I’ve just begun spending weekends at my new very old house in Litchfield County; every day there is an adventure, often full of ‘firsts’.
Recently I was told my property is connected to the Roxbury Land Trust – but really had little idea what that might mean. With one of my regular ‘partners-in-crime’ – my brother Gary -we ventured into the woods at the back of my land to see what was there….
.
The Roxbury Land Trust (RLT) was started over a Kitchen table in 1970
Charles Pratt (a nationally known photographer whose family started the Pratt Institute), Mitchell Gratwick (a doctor and the retired headmaster of the Horace Mann School in New York) and Harold Birchall (a local dairy farmer and the town of Roxbury’s First Selectman from 1968-1981) were the three men who founded the Roxbury Land Trust because they had one thing in common: an abiding love of Roxbury’s rural landscape and a deep conviction that something had to be done to preserve the land and the quality of the water in its rivers and brooks.
As a rural town in Litchfield County, Roxbury has a mere 2,320 inhabitants living in 26-square miles. Today the Roxbury Land Trust controls over 3,400 acres conserved as meadowland, forest, wetlands and farmland; a remarkable 17 % of Roxbury’s total land area!
While I was told that my property abutted the Land Trust – which sounded like a good thing – I had NO IDEA what that really meant.
After some investigation I learned my property abuts two parcels of Trust lands totalling an unbelievable 340 acres – and down the road a little bit and across the street another 60 acres – and down the road still further another 476 acres.
What Gary and I found was an incredible forest landscape that led to a brook – which led to marshland and wooded swampland with very clear evidence of beaver activity, a beaver lodge, old stone walls, and dramatic rock outcroppings.
The road to my house from the nearby town of Woodbury is beautiful, with a surprising amount of it held by the Land Trust and I am thrilled to know that the heavily wooded and rural character will for the most part remain undisturbed in perpetuity.
Two weekends ago I had been invited to attended a Roxbury Land Trust event on East Flag Swamp Road at the home of the President of the RLT Board.
I had seen signs for this road with the wacky name, and on a map it appeared to be ‘just around the corner’, but as it turned out everything is relative. I drove on the unpaved Flag Swamp Roads for about a mile before finding a mailbox in the woods with the house number and a gravel driveway with no house in sight.
I drove and I drove and I drove through untouched forest for nearly 3/4 mile to finally reach the home high on a hill in the middle of the woods overlooking a large pond. The ‘journey’ was incredible.
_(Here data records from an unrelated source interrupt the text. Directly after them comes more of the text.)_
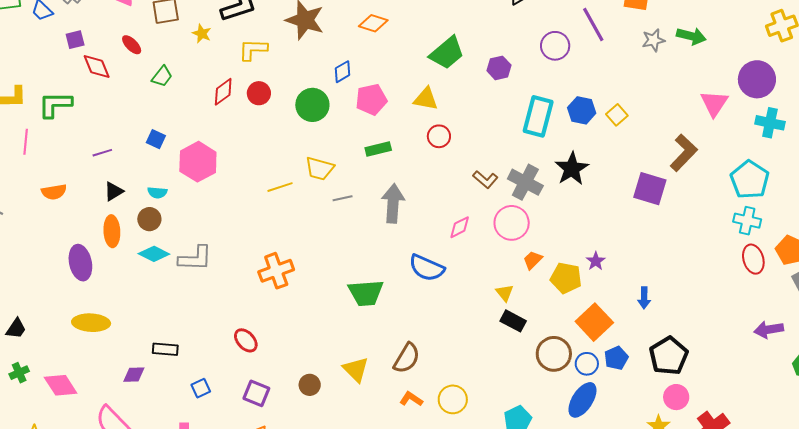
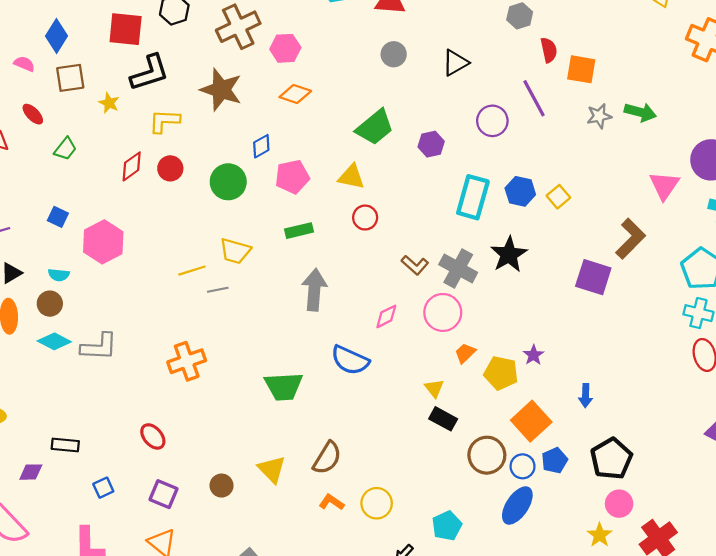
gray line: (343, 198) -> (218, 290), moved

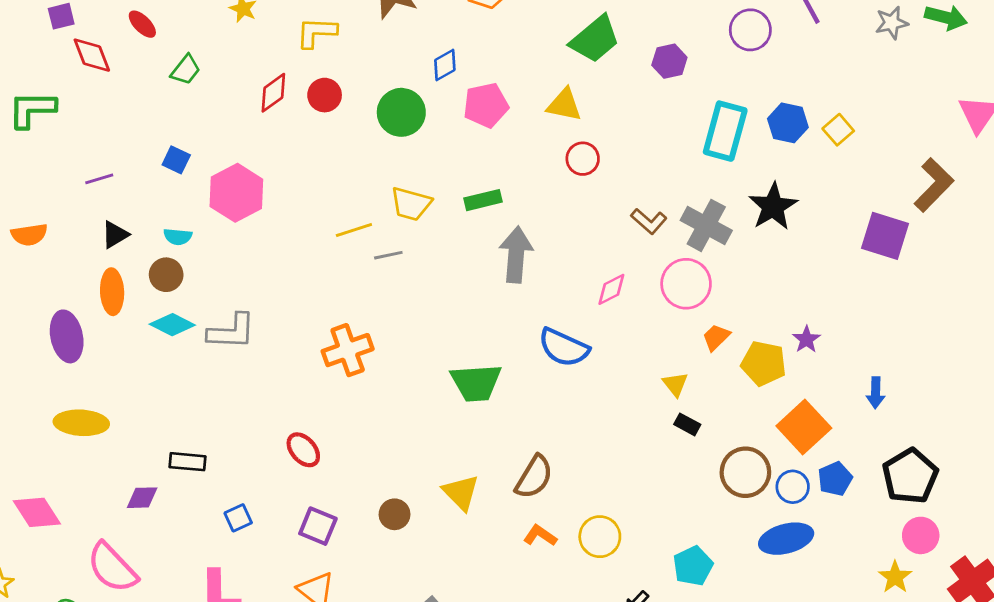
green rectangle: (299, 231) -> (483, 200), moved
black rectangle: (443, 419) -> (687, 424), size x0.7
blue ellipse: (517, 505) -> (786, 539), turned 42

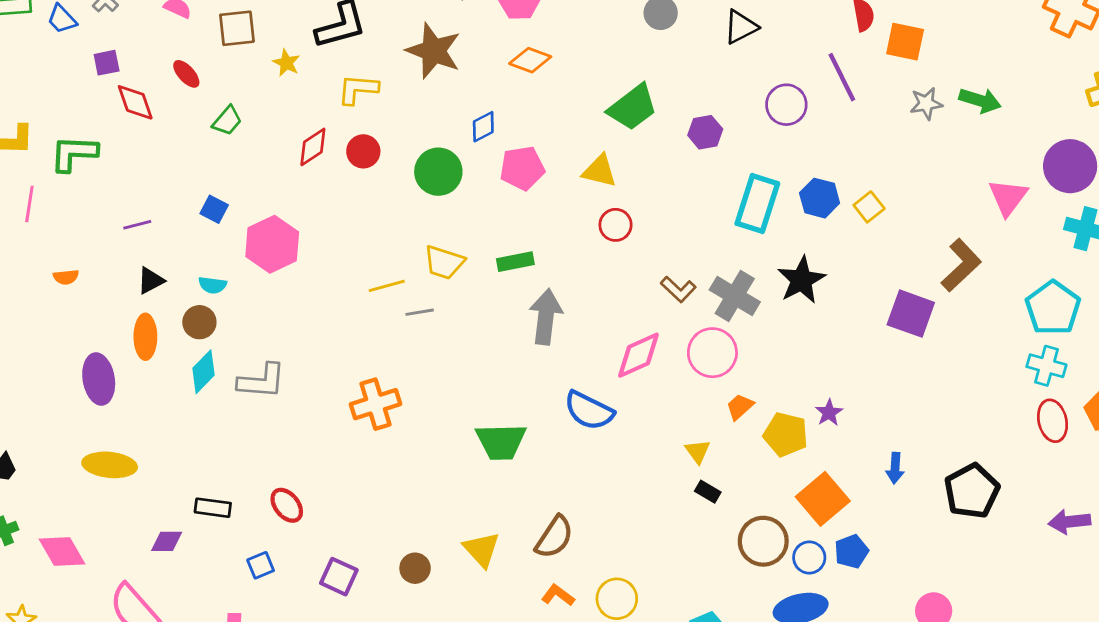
orange semicircle: (29, 235) -> (66, 277), size x0.7
pink diamond: (611, 289) -> (638, 355), size x1.5
cyan diamond: (172, 325) -> (204, 372), turned -75
red ellipse: (303, 450) -> (287, 505), moved
black pentagon: (910, 476) -> (972, 491), moved

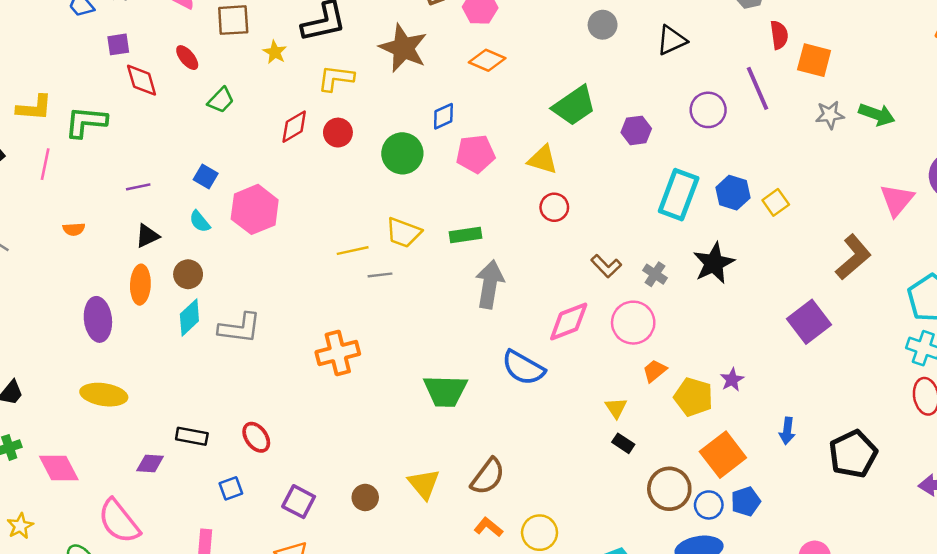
cyan semicircle: (212, 285) -> (200, 222), moved, turned 40
gray cross: (735, 296) -> (655, 274), size x0.6
purple square: (911, 314) -> (809, 322), moved, turned 30

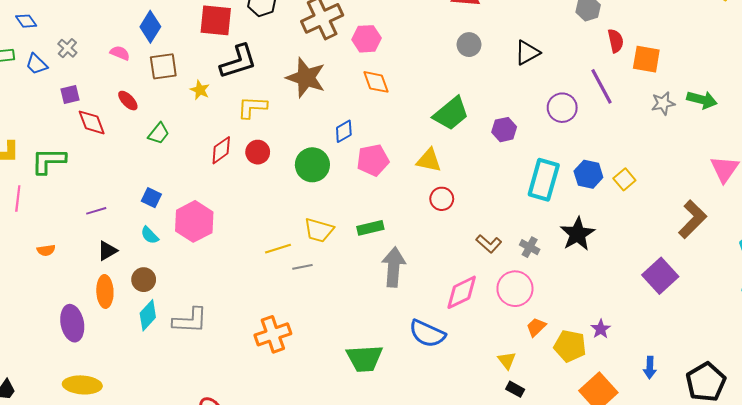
orange diamond: (487, 60) -> (376, 82), turned 52

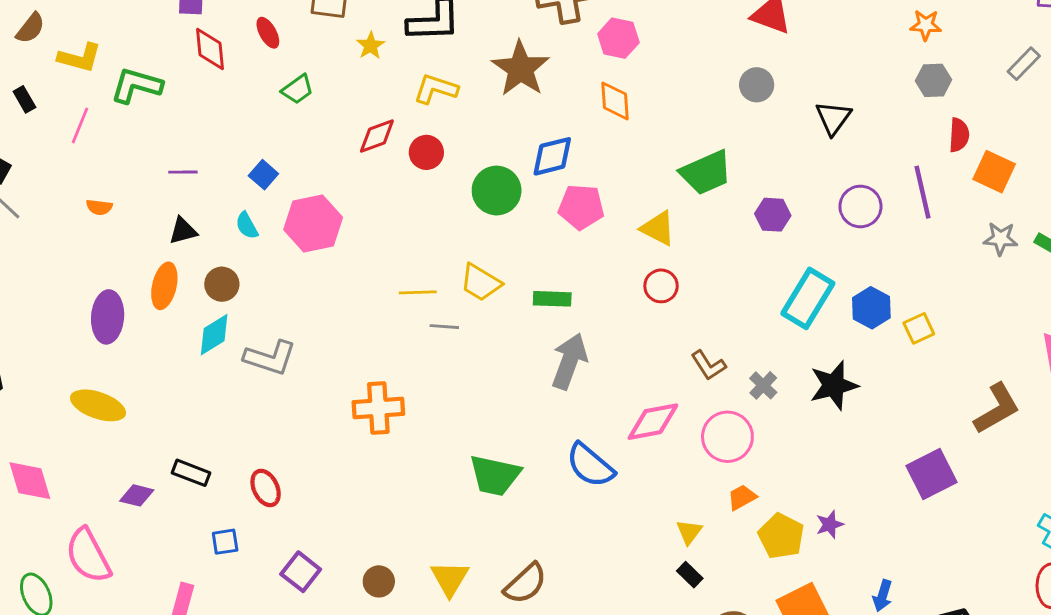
black triangle: (527, 53) -> (833, 118), turned -40
blue diamond: (344, 131) -> (552, 156), size x1.4

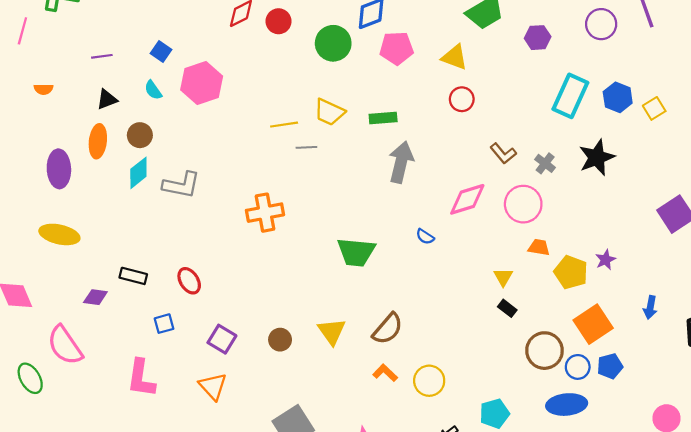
blue semicircle: (590, 465) -> (425, 237), size x0.5
orange trapezoid: (742, 497) -> (539, 247), turned 45

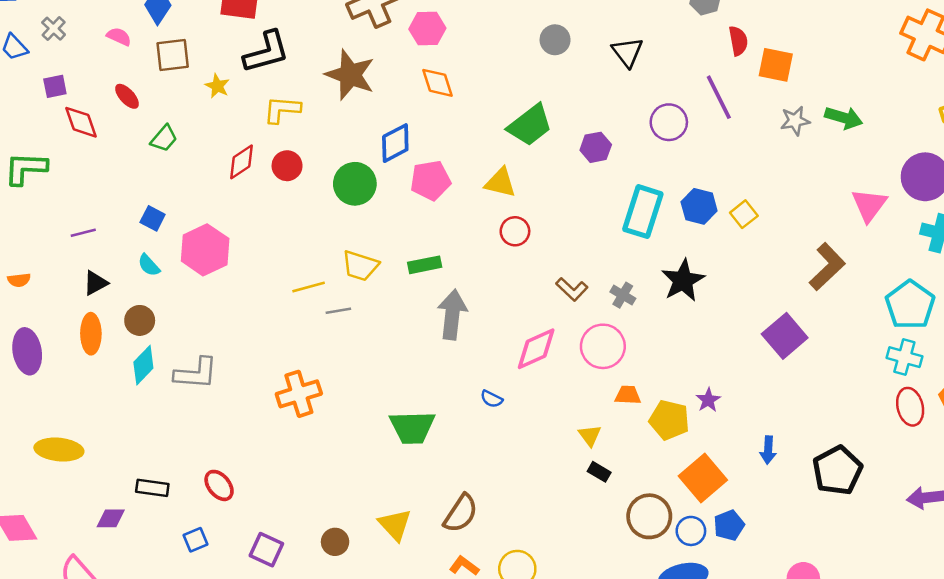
purple ellipse: (59, 169) -> (27, 351), moved

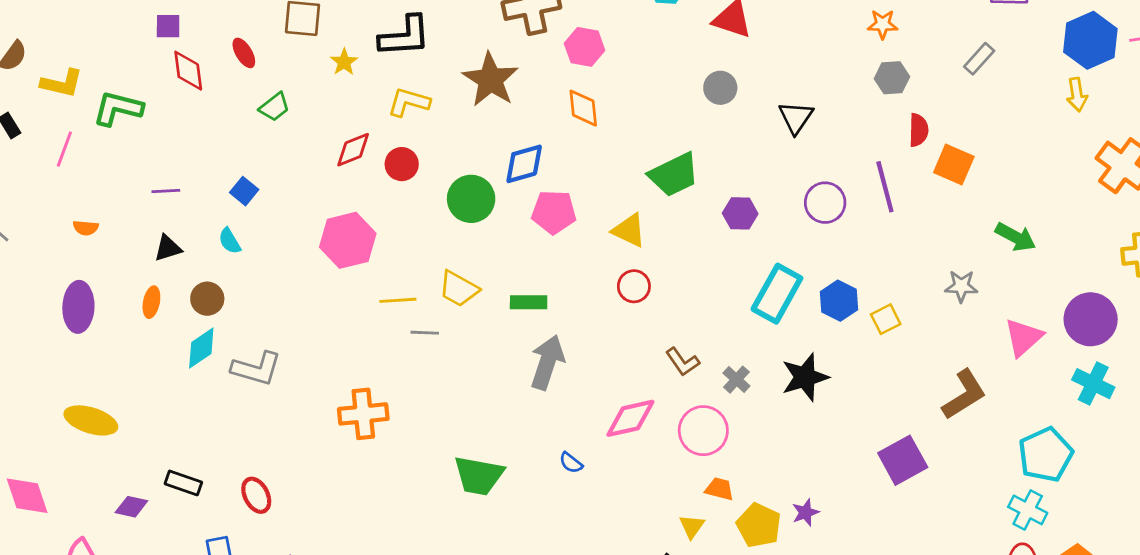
gray star: (795, 121) -> (961, 286), moved
pink hexagon: (205, 250) -> (348, 240), moved
orange ellipse: (91, 334) -> (151, 302), size x0.7
yellow triangle: (590, 435) -> (692, 526), moved

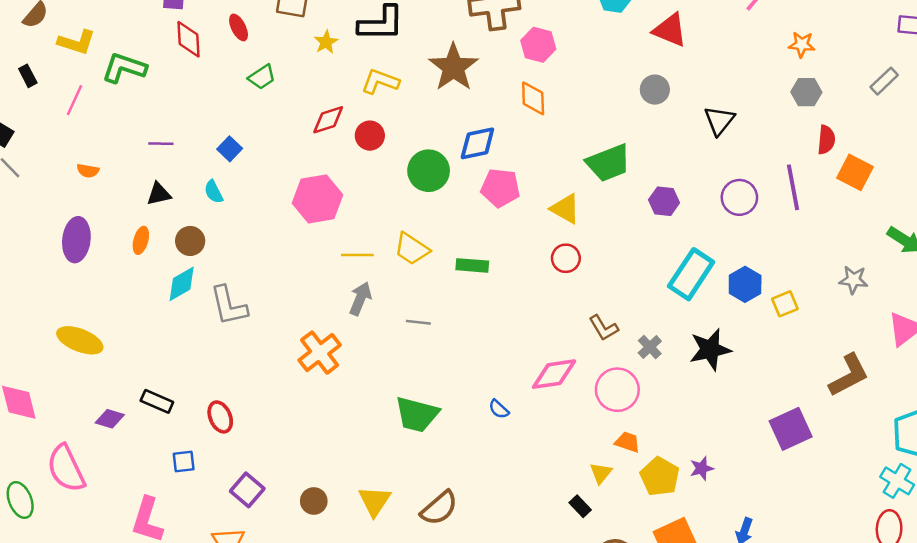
gray line: (425, 333) -> (418, 322), moved
gray arrow: (547, 362) -> (360, 299), moved, size x0.7
gray L-shape: (256, 369) -> (229, 306), turned 57
orange cross: (363, 414) -> (320, 353), turned -36

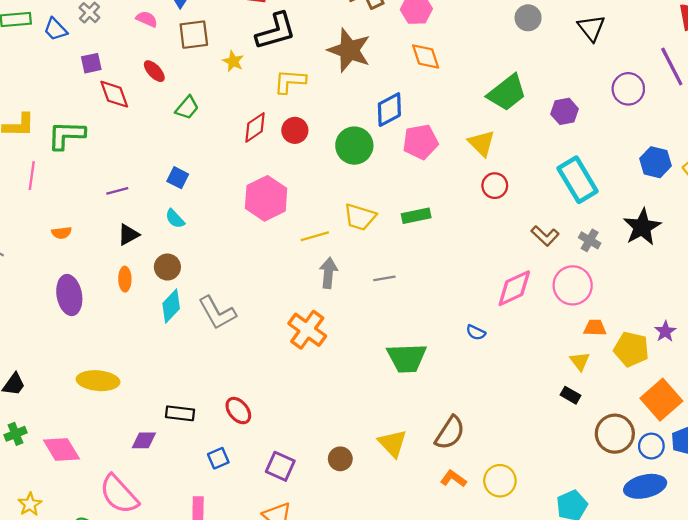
yellow triangle: (565, 209) -> (482, 143), turned 32
cyan rectangle: (691, 274) -> (578, 180), moved, turned -48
Not knowing what or who I would find at this event I was pleasantly surprised to find the hosts and the other guests were all extremely friendly. Many of the other guests had been members of this community for at least a decade, or two, or three…. I found that introducing myself as the “Roxbury Newbie” was a good ice breaker. Most everyone knew exactly which house I purchased, and knew how superbly it is placed to enjoy the benefits of the extensive RLT holdings near my property.
A nice welcome to Roxbury indeed! Interested in learning more about the Roxbury Land Trust? Visit their website: http://www.roxburylandtrust.org
I will be sending a check to join the Roxbury Land Trust this week, and will report on more RLT discoveries in future posts.